The complaint alleges that, in 2012, soon after the launch of Eylea, Regeneron considered how much to pay a foundation that covered Medicare co-pays for patients taking macular degeneration drugs. At the time, Regeneron and Genentech, which sold Lucentis, were the leading manufacturers of macular degeneration drugs. Regeneron’s senior management was willing to pay the foundation only enough to cover Medicare co-pays for Eylea patients. As Regeneron’s former Chief Financial Officer put it, Lucentis patients were “Genentech’s problem.” Moreover, Regeneron senior management wanted assurances that the company’s payments to the foundation would generate a handsome ROI.
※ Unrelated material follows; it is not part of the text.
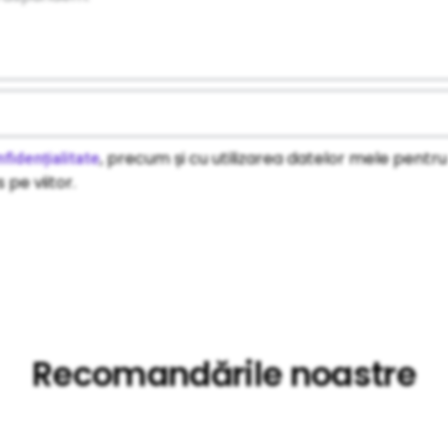
, precum și cu utilizarea datelor mele pentru
fidențialitate
 pe viitor.
Recomandările noastre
To satisfy senior management, the complaint alleges, Regeneron employees repeatedly contacted the foundation to learn the amount of money the foundation would need to cover the co-pays of Eylea patients only. They then determined the Medicare revenue that Regeneron would derive from those patients and calculated that the company would earn a return of over 400% on its payments to the foundation. Over the course of 2013 and through the beginning of 2014, Regeneron paid the foundation exactly what it said it needed to cover Medicare expenses for Eylea patients only.
The government alleges that Regeneron’s conduct violated the anti-kickback statute which prohibits such “indirect” kickbacks to subsidize the price of a Medicare drug. The government further alleges that Regeneron’s senior management knew the conduct was illegal. In 2013, company auditors twice inquired about the information Regeneron was getting from the foundation about Eylea. Both times, Regeneron management, including the company’s commercial chief, lied and asserted that the company was not getting Eylea-specific data from the foundation. In fact, as the executives knew, the company was getting frequent Eylea-specific reports from the foundation and then using that data to correlate the company’s payments to the foundation with the foundation’s spending on co-pays for Eylea. As a result, the government alleges, the physicians who prescribed and purchased Eylea rarely, if ever, had to consider the drug’s substantial cost, because they knew that the foundation would cover their patients’ Medicare co-pays.
U.S. Attorney Lelling, HHS-OIG SAC Coyne, and FBI SAC Bonavolonta made the announcement today. The U.S. Postal Inspection Service also assisted with the investigation. The matter is being handled by Assistant U.S. Attorneys Gregg Shapiro and Evan Panich of Lelling’s Affirmative Civil Enforcement Unit.